#### Aim of the exercise:
Hunt through the entries for the word "Nicola" and copy each line in which it appears.
** Data records follows **
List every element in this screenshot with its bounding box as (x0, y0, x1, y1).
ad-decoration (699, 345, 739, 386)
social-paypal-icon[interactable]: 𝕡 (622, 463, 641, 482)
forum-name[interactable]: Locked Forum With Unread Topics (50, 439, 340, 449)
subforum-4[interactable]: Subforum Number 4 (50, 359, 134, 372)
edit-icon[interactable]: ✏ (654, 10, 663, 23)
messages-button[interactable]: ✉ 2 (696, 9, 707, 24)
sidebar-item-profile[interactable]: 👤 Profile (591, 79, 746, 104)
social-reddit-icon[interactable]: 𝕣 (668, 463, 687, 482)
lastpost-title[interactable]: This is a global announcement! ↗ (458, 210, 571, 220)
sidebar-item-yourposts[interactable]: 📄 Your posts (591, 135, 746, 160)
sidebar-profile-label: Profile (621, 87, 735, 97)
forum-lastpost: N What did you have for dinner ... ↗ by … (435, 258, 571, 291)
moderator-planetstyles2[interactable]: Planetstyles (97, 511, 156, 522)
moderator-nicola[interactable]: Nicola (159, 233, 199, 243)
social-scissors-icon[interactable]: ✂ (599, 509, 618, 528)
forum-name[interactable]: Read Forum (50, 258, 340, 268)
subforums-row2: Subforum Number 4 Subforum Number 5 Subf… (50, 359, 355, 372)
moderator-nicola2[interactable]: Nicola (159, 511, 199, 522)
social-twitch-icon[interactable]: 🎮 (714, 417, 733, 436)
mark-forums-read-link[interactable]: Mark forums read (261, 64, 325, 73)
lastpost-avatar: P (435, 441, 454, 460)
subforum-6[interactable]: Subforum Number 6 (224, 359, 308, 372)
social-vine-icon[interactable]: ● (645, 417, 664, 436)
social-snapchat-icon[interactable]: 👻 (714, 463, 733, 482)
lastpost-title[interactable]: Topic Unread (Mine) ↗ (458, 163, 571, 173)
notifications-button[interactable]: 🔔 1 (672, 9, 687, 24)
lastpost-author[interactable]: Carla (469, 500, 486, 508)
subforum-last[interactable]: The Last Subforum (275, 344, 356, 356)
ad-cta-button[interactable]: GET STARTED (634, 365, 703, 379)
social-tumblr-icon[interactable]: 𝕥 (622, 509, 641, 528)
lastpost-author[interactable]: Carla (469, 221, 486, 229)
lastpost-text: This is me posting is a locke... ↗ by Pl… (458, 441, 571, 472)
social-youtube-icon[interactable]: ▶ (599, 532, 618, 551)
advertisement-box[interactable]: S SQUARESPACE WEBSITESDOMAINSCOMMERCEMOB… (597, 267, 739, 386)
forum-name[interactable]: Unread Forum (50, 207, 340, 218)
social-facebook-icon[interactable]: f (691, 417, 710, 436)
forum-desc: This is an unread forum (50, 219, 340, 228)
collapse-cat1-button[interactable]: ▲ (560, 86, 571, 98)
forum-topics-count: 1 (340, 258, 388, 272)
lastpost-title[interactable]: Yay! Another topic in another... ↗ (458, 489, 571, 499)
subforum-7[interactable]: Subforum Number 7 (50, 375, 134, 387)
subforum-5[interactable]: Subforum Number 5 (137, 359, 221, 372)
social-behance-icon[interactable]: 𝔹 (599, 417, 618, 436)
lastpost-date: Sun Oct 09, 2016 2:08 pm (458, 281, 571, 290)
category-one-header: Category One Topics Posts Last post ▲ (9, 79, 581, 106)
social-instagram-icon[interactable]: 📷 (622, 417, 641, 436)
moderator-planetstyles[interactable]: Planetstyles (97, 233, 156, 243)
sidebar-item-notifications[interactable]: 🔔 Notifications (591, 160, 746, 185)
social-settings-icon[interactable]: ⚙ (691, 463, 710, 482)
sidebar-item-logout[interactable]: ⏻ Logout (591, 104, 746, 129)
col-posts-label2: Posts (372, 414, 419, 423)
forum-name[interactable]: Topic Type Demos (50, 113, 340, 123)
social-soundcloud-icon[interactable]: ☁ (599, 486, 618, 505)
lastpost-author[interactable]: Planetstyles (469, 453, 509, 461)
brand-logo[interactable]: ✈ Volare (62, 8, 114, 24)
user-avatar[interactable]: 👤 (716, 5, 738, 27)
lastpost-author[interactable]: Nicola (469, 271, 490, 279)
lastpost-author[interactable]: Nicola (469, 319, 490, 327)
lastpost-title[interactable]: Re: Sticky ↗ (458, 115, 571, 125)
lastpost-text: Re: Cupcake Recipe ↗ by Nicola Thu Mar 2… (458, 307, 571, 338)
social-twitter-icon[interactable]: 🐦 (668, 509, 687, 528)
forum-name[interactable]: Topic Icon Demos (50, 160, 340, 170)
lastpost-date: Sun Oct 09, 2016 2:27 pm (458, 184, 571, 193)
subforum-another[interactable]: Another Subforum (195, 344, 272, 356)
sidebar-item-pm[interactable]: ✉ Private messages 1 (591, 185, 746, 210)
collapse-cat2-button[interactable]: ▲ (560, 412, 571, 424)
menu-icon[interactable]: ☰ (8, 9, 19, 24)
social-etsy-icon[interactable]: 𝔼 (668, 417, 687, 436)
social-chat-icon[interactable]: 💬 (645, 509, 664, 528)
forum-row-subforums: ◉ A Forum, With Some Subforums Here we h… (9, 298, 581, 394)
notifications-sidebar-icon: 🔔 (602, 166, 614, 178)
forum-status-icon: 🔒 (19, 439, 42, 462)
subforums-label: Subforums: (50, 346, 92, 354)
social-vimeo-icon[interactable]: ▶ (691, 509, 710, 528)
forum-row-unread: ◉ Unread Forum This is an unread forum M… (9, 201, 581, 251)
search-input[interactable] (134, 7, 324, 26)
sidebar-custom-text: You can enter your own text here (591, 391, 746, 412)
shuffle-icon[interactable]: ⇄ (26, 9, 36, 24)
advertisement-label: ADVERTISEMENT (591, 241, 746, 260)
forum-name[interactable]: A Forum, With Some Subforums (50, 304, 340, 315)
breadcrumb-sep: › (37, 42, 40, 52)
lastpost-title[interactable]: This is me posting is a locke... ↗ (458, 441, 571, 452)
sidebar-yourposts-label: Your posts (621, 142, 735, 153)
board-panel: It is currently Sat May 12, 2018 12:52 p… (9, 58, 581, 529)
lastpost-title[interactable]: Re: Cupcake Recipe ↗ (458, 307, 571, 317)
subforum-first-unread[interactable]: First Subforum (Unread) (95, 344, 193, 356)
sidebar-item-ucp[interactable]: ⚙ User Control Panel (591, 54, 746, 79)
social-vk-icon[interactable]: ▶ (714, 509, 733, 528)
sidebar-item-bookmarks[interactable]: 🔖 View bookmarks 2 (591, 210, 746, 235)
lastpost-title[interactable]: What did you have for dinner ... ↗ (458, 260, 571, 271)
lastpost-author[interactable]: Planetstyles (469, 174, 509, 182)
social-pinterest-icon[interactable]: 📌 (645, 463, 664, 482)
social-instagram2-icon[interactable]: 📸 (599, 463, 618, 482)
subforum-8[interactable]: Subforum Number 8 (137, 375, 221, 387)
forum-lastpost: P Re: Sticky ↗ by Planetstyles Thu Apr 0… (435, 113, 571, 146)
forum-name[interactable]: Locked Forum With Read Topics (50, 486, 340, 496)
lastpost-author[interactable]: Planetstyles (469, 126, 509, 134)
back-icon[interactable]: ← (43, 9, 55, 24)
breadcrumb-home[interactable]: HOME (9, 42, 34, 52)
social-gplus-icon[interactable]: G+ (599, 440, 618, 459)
** End of Data records **
** Data records follows **
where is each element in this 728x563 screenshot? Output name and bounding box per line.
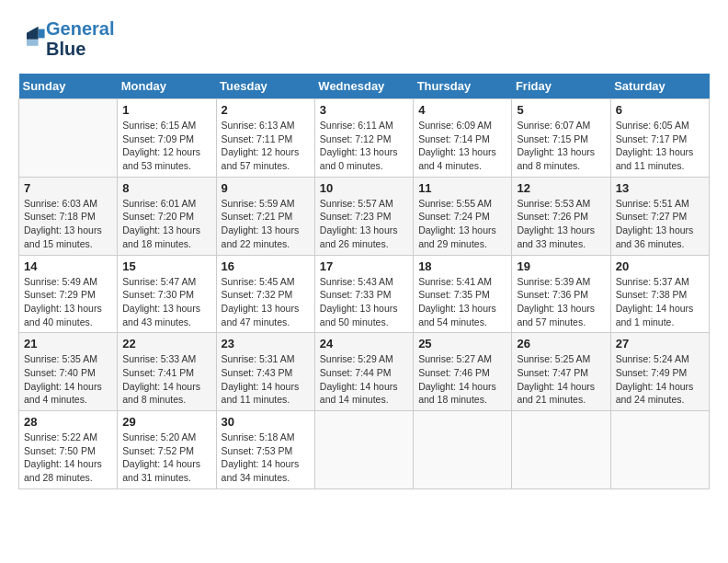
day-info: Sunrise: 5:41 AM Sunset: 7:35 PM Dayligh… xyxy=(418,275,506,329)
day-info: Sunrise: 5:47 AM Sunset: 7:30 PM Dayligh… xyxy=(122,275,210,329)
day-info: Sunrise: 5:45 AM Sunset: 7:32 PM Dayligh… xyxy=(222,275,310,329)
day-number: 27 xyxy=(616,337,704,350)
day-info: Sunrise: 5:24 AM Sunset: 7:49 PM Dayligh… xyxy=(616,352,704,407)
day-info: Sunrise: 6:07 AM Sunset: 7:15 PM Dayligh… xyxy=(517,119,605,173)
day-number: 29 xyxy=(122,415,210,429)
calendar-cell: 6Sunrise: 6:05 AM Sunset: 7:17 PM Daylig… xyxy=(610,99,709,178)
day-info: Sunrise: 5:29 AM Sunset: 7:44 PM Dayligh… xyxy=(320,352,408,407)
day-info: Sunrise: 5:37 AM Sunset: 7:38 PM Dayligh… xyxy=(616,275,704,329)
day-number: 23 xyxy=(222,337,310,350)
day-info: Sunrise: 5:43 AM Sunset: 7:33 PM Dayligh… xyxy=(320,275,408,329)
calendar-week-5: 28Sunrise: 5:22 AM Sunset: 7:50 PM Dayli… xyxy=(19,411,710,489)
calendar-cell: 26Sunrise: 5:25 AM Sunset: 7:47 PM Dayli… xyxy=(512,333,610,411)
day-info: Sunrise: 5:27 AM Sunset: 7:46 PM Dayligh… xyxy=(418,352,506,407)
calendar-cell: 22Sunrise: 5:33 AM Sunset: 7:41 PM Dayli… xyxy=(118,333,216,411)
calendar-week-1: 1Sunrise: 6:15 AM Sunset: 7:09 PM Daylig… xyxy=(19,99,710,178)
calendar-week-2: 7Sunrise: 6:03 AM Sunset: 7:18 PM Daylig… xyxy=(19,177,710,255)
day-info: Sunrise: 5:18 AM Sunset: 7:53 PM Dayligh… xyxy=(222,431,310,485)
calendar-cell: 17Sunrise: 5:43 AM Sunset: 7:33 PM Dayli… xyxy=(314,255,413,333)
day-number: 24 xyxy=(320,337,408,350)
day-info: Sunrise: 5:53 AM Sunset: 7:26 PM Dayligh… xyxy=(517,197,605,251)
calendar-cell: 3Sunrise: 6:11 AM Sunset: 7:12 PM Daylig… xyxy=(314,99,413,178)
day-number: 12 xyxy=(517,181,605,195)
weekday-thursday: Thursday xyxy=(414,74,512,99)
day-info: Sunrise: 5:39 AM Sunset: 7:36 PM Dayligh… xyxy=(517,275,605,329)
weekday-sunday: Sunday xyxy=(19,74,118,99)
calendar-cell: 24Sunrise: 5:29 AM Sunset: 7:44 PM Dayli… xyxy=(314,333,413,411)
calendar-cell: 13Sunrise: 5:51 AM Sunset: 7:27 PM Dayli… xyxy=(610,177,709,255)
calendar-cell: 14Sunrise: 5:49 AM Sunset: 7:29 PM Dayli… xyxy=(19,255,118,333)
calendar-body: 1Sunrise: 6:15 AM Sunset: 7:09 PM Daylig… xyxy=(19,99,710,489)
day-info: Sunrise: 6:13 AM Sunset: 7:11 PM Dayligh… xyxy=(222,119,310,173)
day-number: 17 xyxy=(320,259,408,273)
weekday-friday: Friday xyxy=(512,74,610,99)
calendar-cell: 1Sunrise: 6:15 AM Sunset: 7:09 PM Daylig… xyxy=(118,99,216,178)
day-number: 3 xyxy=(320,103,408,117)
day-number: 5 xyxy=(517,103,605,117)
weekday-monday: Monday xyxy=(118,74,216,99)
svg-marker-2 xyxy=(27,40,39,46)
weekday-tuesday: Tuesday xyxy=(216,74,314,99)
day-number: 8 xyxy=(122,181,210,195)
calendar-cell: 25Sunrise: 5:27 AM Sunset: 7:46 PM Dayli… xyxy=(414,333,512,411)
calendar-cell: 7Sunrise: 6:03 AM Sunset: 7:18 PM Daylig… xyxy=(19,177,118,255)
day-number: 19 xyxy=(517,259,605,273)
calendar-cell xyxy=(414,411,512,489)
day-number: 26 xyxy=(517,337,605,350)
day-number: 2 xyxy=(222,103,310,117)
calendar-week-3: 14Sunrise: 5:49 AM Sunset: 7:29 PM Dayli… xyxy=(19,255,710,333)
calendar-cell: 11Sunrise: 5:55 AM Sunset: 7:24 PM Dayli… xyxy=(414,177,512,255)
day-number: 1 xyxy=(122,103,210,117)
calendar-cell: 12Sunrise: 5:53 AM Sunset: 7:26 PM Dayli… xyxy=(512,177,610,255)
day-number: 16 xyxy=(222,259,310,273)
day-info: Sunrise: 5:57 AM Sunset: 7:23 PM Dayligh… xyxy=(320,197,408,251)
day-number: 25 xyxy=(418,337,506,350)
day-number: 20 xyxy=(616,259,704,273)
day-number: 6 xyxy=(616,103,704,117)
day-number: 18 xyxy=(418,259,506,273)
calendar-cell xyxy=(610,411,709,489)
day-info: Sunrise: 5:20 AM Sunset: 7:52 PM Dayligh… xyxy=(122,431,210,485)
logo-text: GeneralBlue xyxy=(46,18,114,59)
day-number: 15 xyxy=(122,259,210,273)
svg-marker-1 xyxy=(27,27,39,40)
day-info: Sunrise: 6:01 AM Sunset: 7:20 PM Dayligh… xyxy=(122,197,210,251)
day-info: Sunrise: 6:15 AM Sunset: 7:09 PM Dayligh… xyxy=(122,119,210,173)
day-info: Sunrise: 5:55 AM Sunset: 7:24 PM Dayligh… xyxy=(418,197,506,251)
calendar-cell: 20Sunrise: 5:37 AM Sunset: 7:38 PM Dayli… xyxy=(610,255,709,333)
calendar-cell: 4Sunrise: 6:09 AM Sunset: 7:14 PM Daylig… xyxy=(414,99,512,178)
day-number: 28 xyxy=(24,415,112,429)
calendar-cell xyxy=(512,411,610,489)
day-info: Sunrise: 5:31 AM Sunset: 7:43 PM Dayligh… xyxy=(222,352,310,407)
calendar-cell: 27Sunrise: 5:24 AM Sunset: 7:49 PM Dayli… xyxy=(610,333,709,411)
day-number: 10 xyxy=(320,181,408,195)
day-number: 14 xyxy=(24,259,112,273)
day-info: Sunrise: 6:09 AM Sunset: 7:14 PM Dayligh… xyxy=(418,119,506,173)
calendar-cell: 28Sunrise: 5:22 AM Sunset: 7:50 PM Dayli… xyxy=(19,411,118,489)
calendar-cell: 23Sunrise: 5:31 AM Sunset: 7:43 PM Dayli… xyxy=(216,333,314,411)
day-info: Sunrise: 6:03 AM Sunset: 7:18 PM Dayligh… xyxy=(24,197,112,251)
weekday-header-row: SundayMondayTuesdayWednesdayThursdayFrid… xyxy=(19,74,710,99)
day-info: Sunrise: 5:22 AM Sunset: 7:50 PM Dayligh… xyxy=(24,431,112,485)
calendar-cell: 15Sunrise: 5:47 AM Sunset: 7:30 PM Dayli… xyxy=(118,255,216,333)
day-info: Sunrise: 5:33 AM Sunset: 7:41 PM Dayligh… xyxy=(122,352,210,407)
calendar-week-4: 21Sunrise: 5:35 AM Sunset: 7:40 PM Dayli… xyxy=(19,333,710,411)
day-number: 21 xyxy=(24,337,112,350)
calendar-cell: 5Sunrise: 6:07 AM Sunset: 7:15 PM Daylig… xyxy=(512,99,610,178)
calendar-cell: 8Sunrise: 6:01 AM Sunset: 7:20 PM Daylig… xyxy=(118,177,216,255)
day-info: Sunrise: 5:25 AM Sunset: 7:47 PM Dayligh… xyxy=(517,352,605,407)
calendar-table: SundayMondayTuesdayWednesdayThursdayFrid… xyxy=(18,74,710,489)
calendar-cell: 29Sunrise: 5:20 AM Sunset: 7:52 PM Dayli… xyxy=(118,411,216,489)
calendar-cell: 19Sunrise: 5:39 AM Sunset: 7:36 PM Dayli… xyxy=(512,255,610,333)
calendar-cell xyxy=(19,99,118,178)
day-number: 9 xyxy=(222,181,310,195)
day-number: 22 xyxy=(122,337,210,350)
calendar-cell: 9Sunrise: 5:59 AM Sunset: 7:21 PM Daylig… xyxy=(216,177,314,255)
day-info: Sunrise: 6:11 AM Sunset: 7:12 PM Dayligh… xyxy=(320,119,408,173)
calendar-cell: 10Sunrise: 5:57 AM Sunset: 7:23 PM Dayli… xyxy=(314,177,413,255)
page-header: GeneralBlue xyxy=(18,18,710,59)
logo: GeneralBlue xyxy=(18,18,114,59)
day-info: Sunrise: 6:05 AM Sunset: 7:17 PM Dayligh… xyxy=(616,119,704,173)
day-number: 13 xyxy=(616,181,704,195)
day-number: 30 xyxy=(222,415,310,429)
** End of Data records **
** Data records follows **
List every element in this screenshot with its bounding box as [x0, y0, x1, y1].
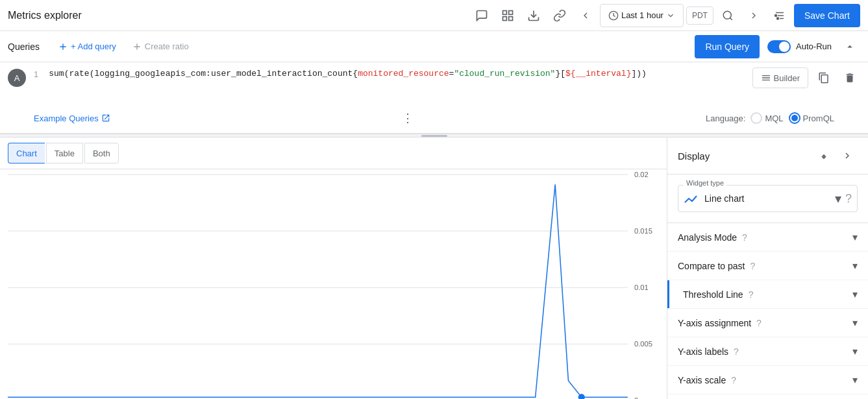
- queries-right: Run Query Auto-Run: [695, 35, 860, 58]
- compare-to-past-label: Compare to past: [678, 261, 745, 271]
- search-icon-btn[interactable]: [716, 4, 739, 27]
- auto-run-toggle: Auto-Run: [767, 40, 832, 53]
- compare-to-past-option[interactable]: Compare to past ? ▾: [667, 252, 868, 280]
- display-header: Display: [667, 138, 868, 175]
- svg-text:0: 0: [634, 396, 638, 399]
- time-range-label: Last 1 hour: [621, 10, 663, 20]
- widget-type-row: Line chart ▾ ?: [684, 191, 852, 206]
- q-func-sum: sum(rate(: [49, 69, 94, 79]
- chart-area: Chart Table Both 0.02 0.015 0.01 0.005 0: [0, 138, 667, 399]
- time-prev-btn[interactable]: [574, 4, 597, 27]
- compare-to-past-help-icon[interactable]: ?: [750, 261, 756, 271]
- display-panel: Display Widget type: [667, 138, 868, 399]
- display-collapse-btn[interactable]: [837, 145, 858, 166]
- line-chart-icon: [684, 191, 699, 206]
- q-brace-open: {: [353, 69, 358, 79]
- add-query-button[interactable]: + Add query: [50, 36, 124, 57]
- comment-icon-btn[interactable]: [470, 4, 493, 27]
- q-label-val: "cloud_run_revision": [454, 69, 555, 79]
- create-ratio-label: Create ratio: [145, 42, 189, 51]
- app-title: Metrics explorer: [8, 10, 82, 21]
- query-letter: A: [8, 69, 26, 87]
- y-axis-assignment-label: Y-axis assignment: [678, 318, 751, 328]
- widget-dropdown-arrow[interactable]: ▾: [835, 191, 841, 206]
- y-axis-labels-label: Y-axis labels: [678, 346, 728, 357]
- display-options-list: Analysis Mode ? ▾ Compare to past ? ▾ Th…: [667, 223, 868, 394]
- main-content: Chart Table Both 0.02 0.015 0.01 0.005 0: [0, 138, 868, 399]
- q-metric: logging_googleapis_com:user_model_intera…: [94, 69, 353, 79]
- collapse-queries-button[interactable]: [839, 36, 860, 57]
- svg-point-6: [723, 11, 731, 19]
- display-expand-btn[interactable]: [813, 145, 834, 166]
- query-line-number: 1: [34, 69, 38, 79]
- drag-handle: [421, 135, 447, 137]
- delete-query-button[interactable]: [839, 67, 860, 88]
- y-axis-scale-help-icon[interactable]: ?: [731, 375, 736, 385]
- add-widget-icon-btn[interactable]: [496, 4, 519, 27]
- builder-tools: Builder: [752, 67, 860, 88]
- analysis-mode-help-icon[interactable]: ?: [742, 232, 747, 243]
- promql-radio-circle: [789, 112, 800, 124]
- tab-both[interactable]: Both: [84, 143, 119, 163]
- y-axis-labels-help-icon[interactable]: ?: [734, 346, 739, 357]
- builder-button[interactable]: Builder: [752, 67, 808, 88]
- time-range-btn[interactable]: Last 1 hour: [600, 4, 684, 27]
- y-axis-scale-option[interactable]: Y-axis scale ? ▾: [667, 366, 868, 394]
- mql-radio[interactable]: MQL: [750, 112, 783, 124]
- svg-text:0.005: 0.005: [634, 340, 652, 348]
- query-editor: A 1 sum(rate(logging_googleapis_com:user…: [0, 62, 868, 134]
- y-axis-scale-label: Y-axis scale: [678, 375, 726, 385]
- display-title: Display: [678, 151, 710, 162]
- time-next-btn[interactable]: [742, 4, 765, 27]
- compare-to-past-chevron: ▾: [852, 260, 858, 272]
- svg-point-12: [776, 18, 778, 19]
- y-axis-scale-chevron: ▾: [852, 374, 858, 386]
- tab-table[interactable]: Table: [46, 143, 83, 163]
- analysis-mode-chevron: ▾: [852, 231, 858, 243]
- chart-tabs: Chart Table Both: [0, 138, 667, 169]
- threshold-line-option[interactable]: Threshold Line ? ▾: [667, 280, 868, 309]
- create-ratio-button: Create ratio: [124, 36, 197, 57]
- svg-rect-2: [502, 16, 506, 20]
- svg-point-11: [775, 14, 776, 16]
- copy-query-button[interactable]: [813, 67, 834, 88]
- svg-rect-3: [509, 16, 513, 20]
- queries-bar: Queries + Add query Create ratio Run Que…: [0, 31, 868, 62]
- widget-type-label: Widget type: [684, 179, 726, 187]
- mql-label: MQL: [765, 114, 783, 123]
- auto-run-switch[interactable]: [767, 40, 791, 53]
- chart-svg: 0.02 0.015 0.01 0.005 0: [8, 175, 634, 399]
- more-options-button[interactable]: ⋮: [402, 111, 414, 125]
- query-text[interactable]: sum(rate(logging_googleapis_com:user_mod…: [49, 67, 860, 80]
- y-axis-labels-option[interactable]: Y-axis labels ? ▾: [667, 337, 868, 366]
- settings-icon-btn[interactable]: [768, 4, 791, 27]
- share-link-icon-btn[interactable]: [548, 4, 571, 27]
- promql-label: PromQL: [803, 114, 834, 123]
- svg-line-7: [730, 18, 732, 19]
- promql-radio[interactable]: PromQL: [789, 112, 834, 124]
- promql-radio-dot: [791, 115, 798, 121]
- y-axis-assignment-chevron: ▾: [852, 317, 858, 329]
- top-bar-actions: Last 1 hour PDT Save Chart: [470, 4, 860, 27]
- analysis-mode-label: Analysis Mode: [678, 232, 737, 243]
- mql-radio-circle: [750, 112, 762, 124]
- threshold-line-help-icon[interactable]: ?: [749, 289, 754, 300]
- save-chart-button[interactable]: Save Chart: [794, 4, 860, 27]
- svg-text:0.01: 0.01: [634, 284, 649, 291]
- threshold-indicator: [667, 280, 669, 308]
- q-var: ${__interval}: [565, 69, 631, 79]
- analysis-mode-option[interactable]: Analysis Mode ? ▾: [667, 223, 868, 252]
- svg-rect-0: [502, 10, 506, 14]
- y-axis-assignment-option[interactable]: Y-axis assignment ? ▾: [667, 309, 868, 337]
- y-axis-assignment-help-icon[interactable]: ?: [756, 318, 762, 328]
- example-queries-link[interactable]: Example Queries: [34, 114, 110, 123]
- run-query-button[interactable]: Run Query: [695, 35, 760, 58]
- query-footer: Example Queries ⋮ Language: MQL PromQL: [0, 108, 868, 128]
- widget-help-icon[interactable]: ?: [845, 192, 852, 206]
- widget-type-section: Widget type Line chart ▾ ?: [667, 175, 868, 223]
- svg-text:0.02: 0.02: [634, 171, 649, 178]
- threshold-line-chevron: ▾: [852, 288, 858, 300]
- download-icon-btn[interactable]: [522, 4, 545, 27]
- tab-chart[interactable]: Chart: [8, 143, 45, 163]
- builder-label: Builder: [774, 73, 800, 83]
** End of Data records **
#### The completed task:
moderator-nicola[interactable]: Nicola (159, 233, 199, 243)
moderator-nicola2[interactable]: Nicola (159, 511, 199, 522)
lastpost-author[interactable]: Nicola (469, 271, 490, 279)
lastpost-author[interactable]: Nicola (469, 319, 490, 327)
lastpost-text: Re: Cupcake Recipe ↗ by Nicola Thu Mar 2… (458, 307, 571, 338)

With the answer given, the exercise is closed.